Subjects will report to the Hickner laboratory following an overnight fast. While subjects are quietly resting, an overnight fasted blood draw will be obtained from an antecubital vein to be analyzed for traditional (insulin, glucose, lipids, c-reactive protein) and non-traditional [(cytokines TNF-alpha, IL-6, IL-13, intercellular adhesion molecule-1 (ICAM-1), vascular adhesion molecule-1 (VCAM-1) and P-selectin] cardio-metabolic disease risk/inflammatory markers in blood using ELISA's from EMD Millipore, or our clinical analyzer (Beckman Access systems). In addition, plasma glutathione (GSH/GSSG) will be analyzed as a marker of systemic oxidative stress using a kit from Percipio Biosciences (Bioxytech GSH/GSSG).

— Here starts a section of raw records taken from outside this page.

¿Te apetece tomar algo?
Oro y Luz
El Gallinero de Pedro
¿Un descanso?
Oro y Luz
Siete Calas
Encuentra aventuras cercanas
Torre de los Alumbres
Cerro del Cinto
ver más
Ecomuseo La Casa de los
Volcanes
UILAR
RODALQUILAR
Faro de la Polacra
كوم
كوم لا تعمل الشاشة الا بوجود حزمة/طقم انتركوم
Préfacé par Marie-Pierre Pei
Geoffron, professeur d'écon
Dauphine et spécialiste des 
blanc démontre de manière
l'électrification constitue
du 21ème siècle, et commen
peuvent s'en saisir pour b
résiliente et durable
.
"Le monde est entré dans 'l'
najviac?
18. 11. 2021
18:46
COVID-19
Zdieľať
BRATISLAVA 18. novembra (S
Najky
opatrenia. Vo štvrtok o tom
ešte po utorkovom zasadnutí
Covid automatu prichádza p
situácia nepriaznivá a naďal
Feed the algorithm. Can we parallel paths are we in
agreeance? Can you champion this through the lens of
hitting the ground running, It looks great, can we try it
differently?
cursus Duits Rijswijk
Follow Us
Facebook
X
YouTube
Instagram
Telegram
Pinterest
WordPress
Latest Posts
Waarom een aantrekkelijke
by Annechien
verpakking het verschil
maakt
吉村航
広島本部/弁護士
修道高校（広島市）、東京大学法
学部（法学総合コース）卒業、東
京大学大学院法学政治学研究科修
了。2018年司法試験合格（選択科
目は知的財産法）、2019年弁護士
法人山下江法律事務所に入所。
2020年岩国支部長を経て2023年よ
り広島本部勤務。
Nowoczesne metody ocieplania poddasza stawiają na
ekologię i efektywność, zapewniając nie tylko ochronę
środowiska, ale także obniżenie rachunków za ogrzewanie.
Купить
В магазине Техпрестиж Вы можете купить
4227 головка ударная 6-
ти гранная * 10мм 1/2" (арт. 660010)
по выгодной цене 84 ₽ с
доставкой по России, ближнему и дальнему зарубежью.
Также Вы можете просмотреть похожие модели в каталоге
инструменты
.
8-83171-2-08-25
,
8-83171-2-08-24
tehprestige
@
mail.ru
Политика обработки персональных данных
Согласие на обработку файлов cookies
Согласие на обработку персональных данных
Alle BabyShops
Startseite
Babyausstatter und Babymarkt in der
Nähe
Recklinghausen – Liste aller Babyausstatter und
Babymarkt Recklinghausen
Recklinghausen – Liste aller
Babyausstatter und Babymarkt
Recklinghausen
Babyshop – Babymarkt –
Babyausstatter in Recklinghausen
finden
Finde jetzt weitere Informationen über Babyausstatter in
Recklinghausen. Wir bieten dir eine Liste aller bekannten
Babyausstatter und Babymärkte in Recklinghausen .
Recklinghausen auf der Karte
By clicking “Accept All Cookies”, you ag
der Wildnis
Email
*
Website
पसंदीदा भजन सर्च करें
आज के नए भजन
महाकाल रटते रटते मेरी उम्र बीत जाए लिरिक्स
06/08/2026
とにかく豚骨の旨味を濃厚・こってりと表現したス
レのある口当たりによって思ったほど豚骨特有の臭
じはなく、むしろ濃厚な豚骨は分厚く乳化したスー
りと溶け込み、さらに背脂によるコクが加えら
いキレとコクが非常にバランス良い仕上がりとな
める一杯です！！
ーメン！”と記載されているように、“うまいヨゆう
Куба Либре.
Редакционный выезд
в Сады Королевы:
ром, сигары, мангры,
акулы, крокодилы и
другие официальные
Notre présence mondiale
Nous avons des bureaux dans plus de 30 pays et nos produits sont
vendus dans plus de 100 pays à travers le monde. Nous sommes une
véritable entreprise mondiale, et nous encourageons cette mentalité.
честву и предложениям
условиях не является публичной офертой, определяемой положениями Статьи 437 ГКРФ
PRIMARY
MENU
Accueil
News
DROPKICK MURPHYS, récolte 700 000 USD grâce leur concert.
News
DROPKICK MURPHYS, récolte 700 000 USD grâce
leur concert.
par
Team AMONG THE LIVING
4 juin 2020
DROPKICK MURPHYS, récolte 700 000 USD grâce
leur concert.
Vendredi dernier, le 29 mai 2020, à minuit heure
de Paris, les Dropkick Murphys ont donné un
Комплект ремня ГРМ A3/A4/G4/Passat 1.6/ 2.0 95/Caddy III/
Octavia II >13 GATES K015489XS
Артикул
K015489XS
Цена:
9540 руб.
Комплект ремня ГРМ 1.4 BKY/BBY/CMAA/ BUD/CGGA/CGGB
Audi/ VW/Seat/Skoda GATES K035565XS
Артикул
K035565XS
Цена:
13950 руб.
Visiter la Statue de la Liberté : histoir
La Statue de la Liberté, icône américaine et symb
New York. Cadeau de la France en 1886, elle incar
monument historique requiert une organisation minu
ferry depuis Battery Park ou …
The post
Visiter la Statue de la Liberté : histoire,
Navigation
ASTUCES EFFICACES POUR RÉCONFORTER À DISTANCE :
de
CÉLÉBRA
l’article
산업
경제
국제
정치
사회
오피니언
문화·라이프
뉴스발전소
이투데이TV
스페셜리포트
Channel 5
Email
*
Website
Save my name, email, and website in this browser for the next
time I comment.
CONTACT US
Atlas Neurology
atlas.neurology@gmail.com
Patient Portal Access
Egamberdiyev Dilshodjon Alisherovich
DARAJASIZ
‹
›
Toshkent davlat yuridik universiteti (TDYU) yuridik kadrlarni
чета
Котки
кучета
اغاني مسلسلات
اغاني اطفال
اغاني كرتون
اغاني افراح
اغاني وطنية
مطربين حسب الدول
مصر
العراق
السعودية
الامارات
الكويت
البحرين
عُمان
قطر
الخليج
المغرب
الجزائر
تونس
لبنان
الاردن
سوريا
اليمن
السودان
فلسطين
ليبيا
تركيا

Microdialysis Procedure Seven microdialysis probes (CMA 20: 10mm * 0.5 mm 20kilodalton cutoff membrane, 5 cm probe shaft length, inlet tubing and outlet tubing 20cm; CMA/Microdialysis, Stockholm, Sweden) will be percutaneously inserted, 3 cm apart, into the vastus lateralis of the quadriceps femoris muscle group (3-4 probes per leg) using sterile technique under local anesthesia (1% lidocaine). The probes will be perfused with the appropriate solution at a rate of 2.0 µL/min using CMA/102 microinfusion pumps (CMA/Microdialysis, Stockholm, Sweden) according to the schedule in Table 2.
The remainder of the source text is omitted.